> _PROBLEM DESCRIPTION_
Read through the lines below and copy the ones holding the string "gemeinschaftliche".

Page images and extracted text
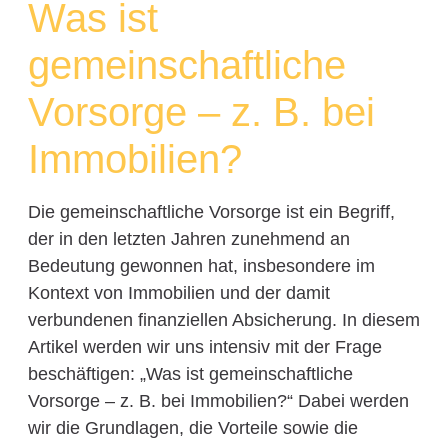
Was ist
gemeinschaftliche
Vorsorge – z. B. bei
Immobilien?
Die gemeinschaftliche Vorsorge ist ein Begriff,
der in den letzten Jahren zunehmend an
Bedeutung gewonnen hat, insbesondere im
Kontext von Immobilien und der damit
verbundenen finanziellen Absicherung. In diesem
Artikel werden wir uns intensiv mit der Frage
beschäftigen: „Was ist gemeinschaftliche
Vorsorge – z. B. bei Immobilien?“ Dabei werden
wir die Grundlagen, die Vorteile sowie die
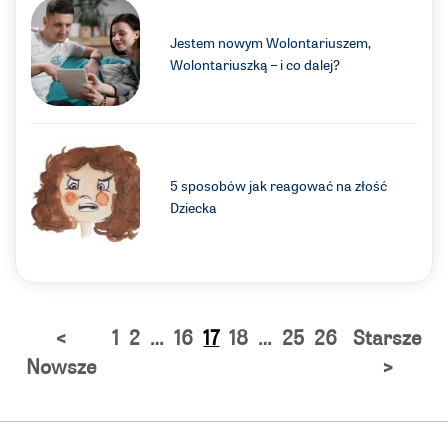
Jestem nowym Wolontariuszem,
Wolontariuszką – i co dalej?
5 sposobów jak reagować na złość
Dziecka
<
1
2
…
16
17
18
…
25
26
Starsze
Nowsze
>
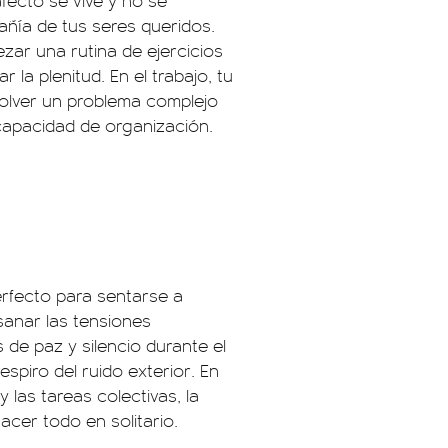
afecto se vive y no se
mpañía de tus seres queridos.
ar una rutina de ejercicios
la plenitud. En el trabajo, tu
esolver un problema complejo
 capacidad de organización.
perfecto para sentarse a
sanar las tensiones
 de paz y silencio durante el
spiro del ruido exterior. En
 las tareas colectivas, la
acer todo en solitario.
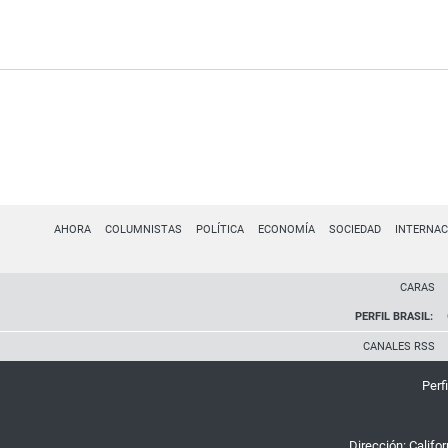
AHORA
COLUMNISTAS
POLÍTICA
ECONOMÍA
SOCIEDAD
INTERNAC
CARAS
PERFIL BRASIL:
CANALES RSS
Perfi
Dirección:
Califo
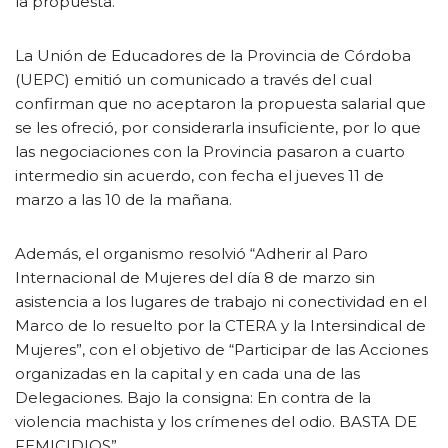
la propuesta.
La Unión de Educadores de la Provincia de Córdoba
(UEPC) emitió un comunicado a través del cual
confirman que no aceptaron la propuesta salarial que
se les ofreció, por considerarla insuficiente, por lo que
las negociaciones con la Provincia pasaron a cuarto
intermedio sin acuerdo, con fecha el jueves 11 de
marzo a las 10 de la mañana.
Además, el organismo resolvió “Adherir al Paro
Internacional de Mujeres del día 8 de marzo sin
asistencia a los lugares de trabajo ni conectividad en el
Marco de lo resuelto por la CTERA y la Intersindical de
Mujeres”, con el objetivo de “Participar de las Acciones
organizadas en la capital y en cada una de las
Delegaciones. Bajo la consigna: En contra de la
violencia machista y los crímenes del odio. BASTA DE
FEMICIDIOS”.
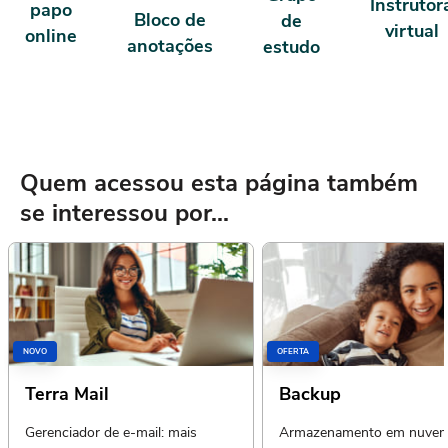
Instrutor
papo
Bloco de
de
virtual
online
anotações
estudo
Quem acessou esta página também
se interessou por...
NOVO
OFERTA
Terra Mail
Backup
Gerenciador de e-mail: mais
Armazenamento em nuvem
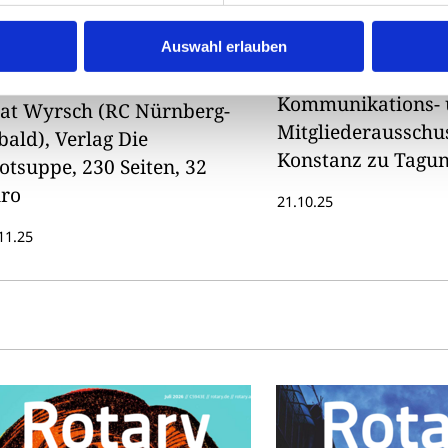
nd lächerliche
Zusammenar
Auswahl erlauben
ampire
Mitte Oktober traf
Kommunikations- 
at Wyrsch (RC Nürnberg-
Mitgliederausschus
bald), Verlag Die
Konstanz zu Tagu
otsuppe, 230 Seiten, 32
gemeinsamen Disk
ro
21.10.25
11.25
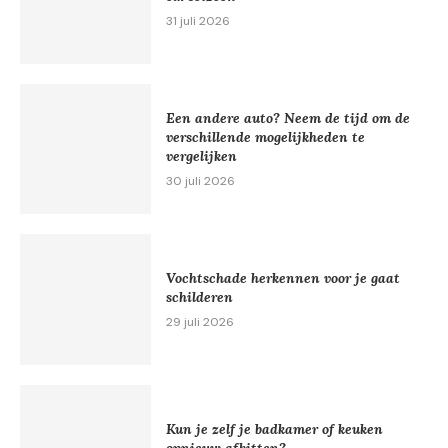
31 juli 2026
Een andere auto? Neem de tijd om de
verschillende mogelijkheden te
vergelijken
30 juli 2026
Vochtschade herkennen voor je gaat
schilderen
29 juli 2026
Kun je zelf je badkamer of keuken
opnieuw afkitten?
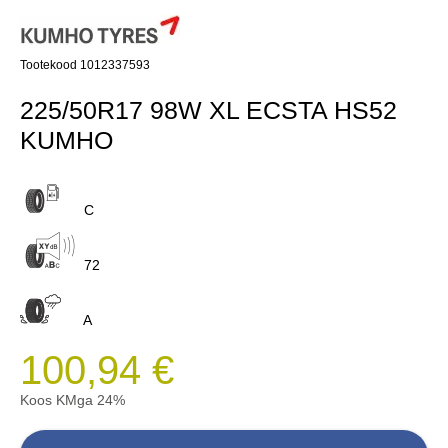
Tootekood 1012337593
225/50R17 98W XL ECSTA HS52
KUMHO
C
72
A
100,94 €
Koos KMga 24%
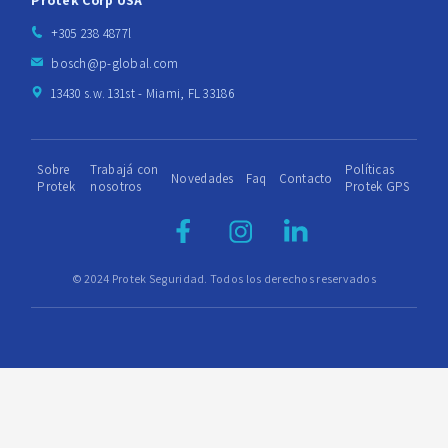
Protek Corp USA
+305 238 4877l
bosch@p-global.com
13430 s.w. 131st - Miami, FL 33186
Sobre
Trabajá con
Políticas
Novedades
Faq
Contacto
Protek
nosotros
Protek GPS
© 2024 Protek Seguridad. Todos los derechos reservados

> _ANSWER BELOW_
gemeinschaftliche
Die gemeinschaftliche Vorsorge ist ein Begriff,
beschäftigen: „Was ist gemeinschaftliche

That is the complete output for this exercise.